What is expected = Your task is to copy each line in the listing that includes the word "search".

Extracted information =

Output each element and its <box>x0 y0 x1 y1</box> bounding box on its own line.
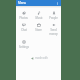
button[interactable]: Settings <box>16 40 31 49</box>
staticText: Store <box>35 28 42 32</box>
staticText: Send money <box>46 28 61 36</box>
button[interactable]: Chat <box>16 23 31 32</box>
button[interactable]: People <box>46 11 61 20</box>
staticText: Chat <box>21 28 27 32</box>
button[interactable]: Send money <box>46 23 61 36</box>
button[interactable]: Menu <box>16 0 61 6</box>
button[interactable]: More options <box>55 1 60 6</box>
button[interactable]: Music <box>31 11 46 20</box>
staticText: made with <box>35 56 48 60</box>
staticText: Photos <box>19 16 28 20</box>
button[interactable]: Photos <box>16 11 31 20</box>
button[interactable]: made with <box>31 56 48 60</box>
staticText: Settings <box>19 45 29 49</box>
staticText: Music <box>35 16 43 20</box>
staticText: Menu <box>18 1 27 5</box>
staticText: People <box>49 16 58 20</box>
button[interactable]: Store <box>31 23 46 32</box>
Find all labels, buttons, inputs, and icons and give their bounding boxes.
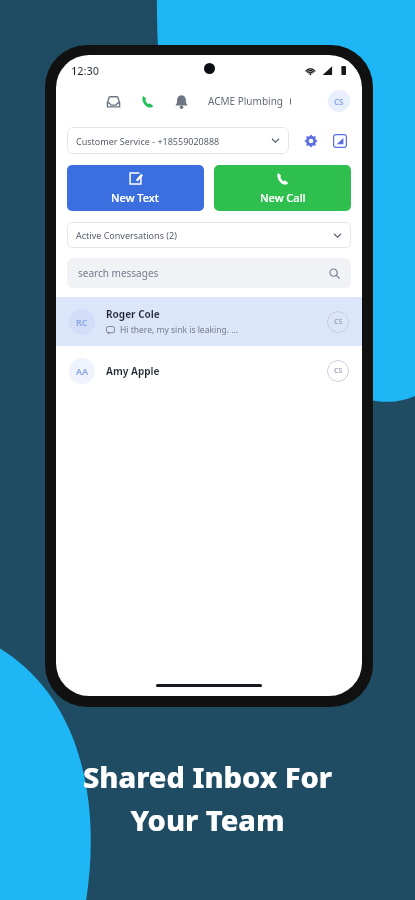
staticText: AA (76, 365, 89, 377)
staticText: Hi there, my sink is leaking. ... (120, 324, 238, 336)
button[interactable]: Customer Service - +18559020888 (67, 127, 289, 154)
staticText: 12:30 (71, 63, 100, 78)
staticText: ACME Plumbing (208, 94, 283, 108)
staticText: search messages (78, 266, 159, 280)
button[interactable]: Inbox (100, 88, 126, 114)
staticText: Amy Apple (106, 364, 160, 378)
button[interactable]: RC (56, 297, 362, 346)
staticText: Active Conversations (2) (76, 229, 177, 241)
button[interactable]: Calls (134, 88, 160, 114)
button[interactable]: CS (328, 90, 350, 112)
staticText: RC (76, 316, 88, 328)
button[interactable]: search messages (67, 258, 351, 288)
staticText: Customer Service - +18559020888 (76, 135, 220, 147)
button[interactable]: Reports (329, 130, 351, 152)
staticText: New Call (260, 190, 306, 205)
staticText: CS (334, 317, 343, 327)
button[interactable]: Notifications (168, 88, 194, 114)
button[interactable]: Active Conversations (2) (67, 222, 351, 248)
staticText: CS (334, 366, 343, 376)
staticText: Shared Inbox For (83, 757, 332, 796)
button[interactable]: New Call (214, 165, 351, 211)
staticText: Your Team (130, 800, 285, 839)
button[interactable]: ACME Plumbing (208, 94, 294, 108)
staticText: Roger Cole (106, 307, 160, 321)
button[interactable]: AA (56, 346, 362, 395)
button[interactable]: Settings (300, 130, 322, 152)
staticText: New Text (111, 190, 160, 205)
staticText: CS (334, 96, 344, 107)
button[interactable]: New Text (67, 165, 204, 211)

Your response =
staticText: search messages (78, 266, 159, 280)
button[interactable]: search messages (67, 258, 351, 288)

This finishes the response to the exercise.